El cura, campechano y palabrista, me recibió a la puerta del atrio. Preguntó si alguien quería decir unas palabras de agradecimiento. Yo me quedé indeciso, si decir algo o no decirlo. Dudaba, sabía las palabras que tenía que decir, estuve dándole vueltas. Al final de la ceremonia, antes de que el propio oficiante diese las gracias a los asistentes por acompañar a los deudos, aún dudé sobre subir o no subir al micrófono. Pero qué hubiese añadido decir algo sobre ti. Nada añadiría a lo que has sido, tampoco sabrías ya lo que de ti puedo decir en público. Lo que has sido ya está hecho y borrado y olvidado y recordado en breves fragmentos de la memoria.
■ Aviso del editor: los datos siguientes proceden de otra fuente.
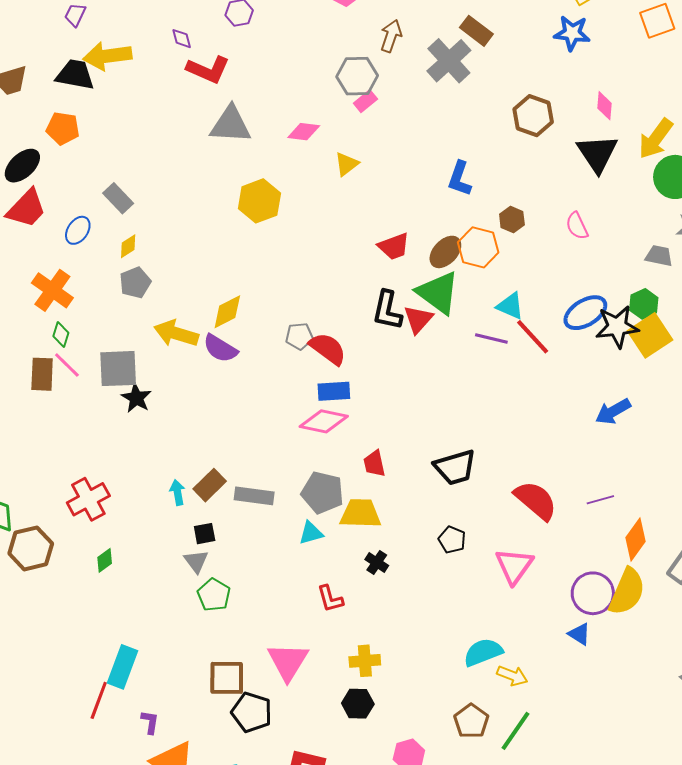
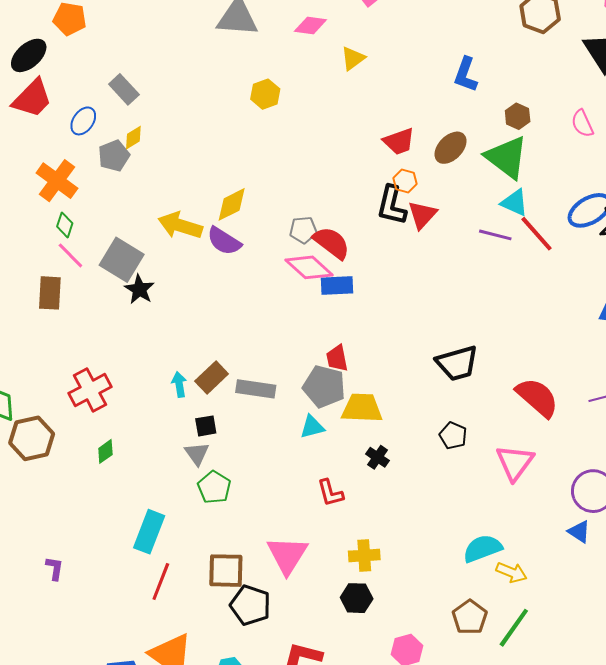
yellow hexagon: (259, 201) -> (265, 94), size x0.7
orange hexagon: (478, 247) -> (405, 181), moved, size x0.6
gray pentagon: (135, 283) -> (114, 156), moved
green triangle: (438, 293) -> (507, 157), moved
gray square: (118, 369) -> (122, 260), turned 33
brown rectangle: (42, 374) -> (50, 293), moved
pink diamond: (324, 421) -> (309, 267), moved, turned 30
red trapezoid: (374, 464) -> (337, 358), moved
cyan rectangle: (122, 667) -> (149, 532), moved
red line: (99, 700) -> (161, 582), moved
purple L-shape: (150, 722) -> (55, 568), moved

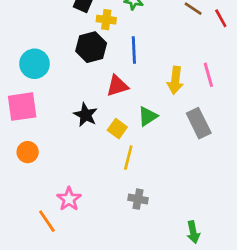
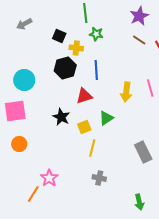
gray rectangle: (199, 123) -> (143, 152), moved
yellow square: (117, 129) -> (84, 127), turned 32
orange line: (47, 221) -> (33, 194), turned 66

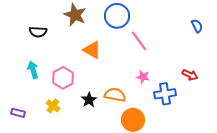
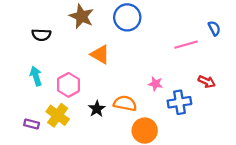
pink line: (139, 41) -> (186, 45), moved, turned -70
yellow cross: (53, 106) -> (58, 115), size x1.5
purple rectangle: (18, 113) -> (32, 124), moved

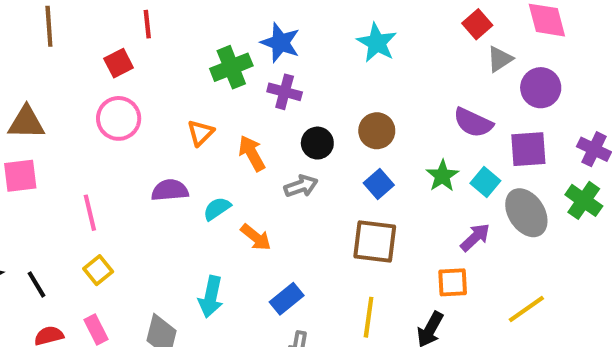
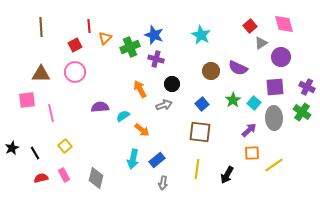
brown triangle: (26, 123) -> (41, 74), moved
purple semicircle: (473, 123) -> (238, 68), moved
brown circle: (377, 131) -> (211, 71), moved
orange triangle: (201, 133) -> (105, 38), moved
pink line: (90, 213) -> (51, 113), moved
gray ellipse: (526, 213) -> (274, 118), turned 30
orange square: (453, 282) -> (252, 153), moved
cyan arrow: (211, 297) -> (133, 159), moved

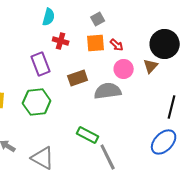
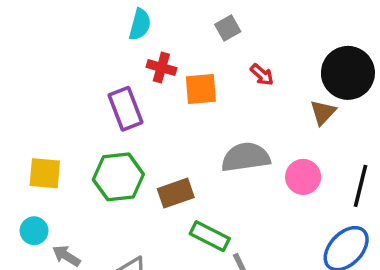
orange square: (96, 43) -> (201, 89), moved
pink circle: (124, 69) -> (303, 177), moved
brown rectangle: (78, 78) -> (176, 193), moved

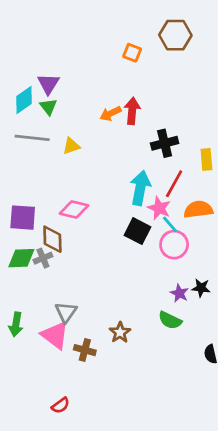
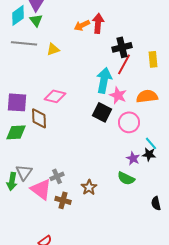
red line: (174, 184) -> (124, 64), moved
cyan line: (170, 224) -> (151, 143), moved
gray cross: (43, 258) -> (57, 176), moved
gray triangle: (66, 312) -> (24, 172), moved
Sí algo hubiese dicho poniendo énfasis en alguna de tus virtudes el público se hubiese quedado con él énfasis, y como suele suceder la retórica ensucia la verdad de la experiencia.


Qué podría haber dicho que te sirviese si ya todo ha acabado. Qué ridícula la idea de poner un broche a una vida. Tan ridícula como acariciar los oídos de los presentes o darme a mí mismo el gusto. La vida ya ha sido para ti y es inmodificable y pronto se olvidará, decir algo que la encumbre o la dore es una falsificación, una mentira que la daña. Lo único que podría haber dicho era que viviste y que como a todos a los que se les da la gracia de la vida la gozaste con alguno de los sufrimientos que lleva acompañados.